Records for this task:
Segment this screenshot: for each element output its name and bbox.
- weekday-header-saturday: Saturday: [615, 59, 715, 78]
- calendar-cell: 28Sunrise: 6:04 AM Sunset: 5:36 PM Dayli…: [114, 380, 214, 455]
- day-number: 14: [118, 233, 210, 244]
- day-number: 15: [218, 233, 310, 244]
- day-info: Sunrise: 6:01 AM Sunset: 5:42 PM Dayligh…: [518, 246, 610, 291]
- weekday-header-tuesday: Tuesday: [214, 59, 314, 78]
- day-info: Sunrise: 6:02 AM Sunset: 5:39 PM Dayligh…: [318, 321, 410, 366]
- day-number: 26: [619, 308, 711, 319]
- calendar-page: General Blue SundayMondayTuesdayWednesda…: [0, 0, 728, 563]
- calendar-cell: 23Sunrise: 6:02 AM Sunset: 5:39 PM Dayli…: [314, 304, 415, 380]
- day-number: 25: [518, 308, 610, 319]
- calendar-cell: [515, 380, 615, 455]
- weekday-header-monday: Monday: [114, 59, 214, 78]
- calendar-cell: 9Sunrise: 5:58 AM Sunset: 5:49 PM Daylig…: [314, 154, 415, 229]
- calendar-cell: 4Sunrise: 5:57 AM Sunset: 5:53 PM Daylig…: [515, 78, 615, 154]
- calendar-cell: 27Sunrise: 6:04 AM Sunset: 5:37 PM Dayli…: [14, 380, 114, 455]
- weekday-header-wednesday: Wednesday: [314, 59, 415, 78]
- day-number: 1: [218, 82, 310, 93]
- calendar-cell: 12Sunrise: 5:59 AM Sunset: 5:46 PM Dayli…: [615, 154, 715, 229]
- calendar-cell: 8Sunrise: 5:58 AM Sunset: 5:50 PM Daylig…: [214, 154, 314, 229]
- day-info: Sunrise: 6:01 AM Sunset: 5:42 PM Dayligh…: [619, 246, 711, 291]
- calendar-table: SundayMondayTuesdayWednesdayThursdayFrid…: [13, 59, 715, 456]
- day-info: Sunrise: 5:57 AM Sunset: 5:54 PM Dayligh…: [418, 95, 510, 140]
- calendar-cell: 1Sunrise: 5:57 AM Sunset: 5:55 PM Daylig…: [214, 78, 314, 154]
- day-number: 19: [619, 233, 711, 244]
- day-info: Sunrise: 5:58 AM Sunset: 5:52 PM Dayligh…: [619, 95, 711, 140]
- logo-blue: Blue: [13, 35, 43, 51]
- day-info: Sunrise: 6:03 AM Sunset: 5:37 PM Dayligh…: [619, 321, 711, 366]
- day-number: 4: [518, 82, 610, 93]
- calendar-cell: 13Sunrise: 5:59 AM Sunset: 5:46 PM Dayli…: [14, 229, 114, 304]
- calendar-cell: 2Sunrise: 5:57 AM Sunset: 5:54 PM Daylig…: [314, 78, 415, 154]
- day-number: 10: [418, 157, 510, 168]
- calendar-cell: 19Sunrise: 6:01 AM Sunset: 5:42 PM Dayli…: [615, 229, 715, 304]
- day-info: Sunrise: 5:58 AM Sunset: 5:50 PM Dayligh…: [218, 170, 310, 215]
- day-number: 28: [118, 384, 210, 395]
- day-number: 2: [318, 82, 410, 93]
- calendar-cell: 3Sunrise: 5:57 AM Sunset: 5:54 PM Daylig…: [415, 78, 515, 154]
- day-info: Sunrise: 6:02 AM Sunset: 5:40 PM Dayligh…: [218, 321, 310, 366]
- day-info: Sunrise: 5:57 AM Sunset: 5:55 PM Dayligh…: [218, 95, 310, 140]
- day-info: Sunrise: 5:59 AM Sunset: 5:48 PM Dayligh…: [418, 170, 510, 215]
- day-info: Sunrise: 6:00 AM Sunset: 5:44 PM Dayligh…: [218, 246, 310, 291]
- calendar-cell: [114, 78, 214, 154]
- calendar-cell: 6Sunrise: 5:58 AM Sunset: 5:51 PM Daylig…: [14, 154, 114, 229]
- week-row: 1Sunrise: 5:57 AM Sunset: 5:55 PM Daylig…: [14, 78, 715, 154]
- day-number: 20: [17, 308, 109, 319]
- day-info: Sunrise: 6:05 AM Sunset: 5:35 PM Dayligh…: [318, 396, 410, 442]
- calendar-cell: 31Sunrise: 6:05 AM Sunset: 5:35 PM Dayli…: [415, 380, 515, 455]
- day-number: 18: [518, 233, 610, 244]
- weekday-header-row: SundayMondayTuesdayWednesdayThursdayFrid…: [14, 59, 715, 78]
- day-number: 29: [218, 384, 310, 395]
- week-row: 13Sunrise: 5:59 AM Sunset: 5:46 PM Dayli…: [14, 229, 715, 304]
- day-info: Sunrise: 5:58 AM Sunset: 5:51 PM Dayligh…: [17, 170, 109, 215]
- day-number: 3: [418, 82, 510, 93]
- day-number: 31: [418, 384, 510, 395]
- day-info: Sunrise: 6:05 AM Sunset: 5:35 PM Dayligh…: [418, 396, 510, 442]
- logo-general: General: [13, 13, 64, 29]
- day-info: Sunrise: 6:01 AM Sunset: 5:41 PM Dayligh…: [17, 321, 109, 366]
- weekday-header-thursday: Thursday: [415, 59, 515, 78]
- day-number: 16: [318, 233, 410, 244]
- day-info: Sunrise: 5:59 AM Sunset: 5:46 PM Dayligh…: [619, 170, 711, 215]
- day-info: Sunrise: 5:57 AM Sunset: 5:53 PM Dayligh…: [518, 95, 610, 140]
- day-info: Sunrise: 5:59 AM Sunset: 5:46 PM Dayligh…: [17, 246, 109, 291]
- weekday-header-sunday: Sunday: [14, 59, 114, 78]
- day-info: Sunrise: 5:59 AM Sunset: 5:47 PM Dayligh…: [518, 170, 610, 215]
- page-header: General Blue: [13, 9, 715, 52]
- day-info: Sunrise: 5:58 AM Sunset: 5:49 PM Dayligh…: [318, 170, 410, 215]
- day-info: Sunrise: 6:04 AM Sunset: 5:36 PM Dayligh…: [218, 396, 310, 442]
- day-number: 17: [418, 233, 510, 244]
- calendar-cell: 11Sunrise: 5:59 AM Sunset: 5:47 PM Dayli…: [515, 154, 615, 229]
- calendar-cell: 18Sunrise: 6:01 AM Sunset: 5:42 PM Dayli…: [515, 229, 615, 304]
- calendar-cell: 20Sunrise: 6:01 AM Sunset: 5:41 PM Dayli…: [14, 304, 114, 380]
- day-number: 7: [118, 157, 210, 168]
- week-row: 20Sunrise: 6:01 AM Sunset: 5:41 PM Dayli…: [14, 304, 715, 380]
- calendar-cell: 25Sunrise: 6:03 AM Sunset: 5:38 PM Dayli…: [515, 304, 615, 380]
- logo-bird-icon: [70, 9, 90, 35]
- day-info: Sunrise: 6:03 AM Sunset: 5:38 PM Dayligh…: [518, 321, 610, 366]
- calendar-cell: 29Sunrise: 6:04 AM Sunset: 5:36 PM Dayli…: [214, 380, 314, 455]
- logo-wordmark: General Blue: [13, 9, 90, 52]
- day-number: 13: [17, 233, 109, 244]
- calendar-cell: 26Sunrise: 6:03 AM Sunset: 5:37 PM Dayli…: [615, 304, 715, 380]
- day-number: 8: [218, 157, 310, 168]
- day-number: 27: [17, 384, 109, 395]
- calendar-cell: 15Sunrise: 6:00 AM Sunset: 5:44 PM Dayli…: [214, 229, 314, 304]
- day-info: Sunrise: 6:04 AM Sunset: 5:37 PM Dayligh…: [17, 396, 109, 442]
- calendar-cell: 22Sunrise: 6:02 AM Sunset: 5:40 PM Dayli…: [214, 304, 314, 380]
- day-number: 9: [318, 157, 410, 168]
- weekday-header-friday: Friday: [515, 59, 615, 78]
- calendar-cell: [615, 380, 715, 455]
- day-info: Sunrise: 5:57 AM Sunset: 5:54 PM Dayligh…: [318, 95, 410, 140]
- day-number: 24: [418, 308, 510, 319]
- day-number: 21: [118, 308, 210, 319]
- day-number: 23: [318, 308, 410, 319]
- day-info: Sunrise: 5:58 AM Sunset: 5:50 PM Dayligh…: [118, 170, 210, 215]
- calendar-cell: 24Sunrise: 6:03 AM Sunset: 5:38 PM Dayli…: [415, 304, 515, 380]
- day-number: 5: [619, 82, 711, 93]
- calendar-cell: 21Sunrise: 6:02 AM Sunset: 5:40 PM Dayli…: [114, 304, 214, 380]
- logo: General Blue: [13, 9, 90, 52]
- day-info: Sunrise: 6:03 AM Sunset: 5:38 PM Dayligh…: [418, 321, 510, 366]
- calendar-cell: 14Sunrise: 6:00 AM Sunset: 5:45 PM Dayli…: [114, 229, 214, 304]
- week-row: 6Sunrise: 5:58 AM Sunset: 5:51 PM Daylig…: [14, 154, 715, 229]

Description of the task: Check each line above for "Blue" and return the ones that have it.

Written solution:
- calendar-page: General Blue SundayMondayTuesdayWednesda…: [0, 0, 728, 563]
- logo-blue: Blue: [13, 35, 43, 51]
- page-header: General Blue: [13, 9, 715, 52]
- logo-wordmark: General Blue: [13, 9, 90, 52]
- logo: General Blue: [13, 9, 90, 52]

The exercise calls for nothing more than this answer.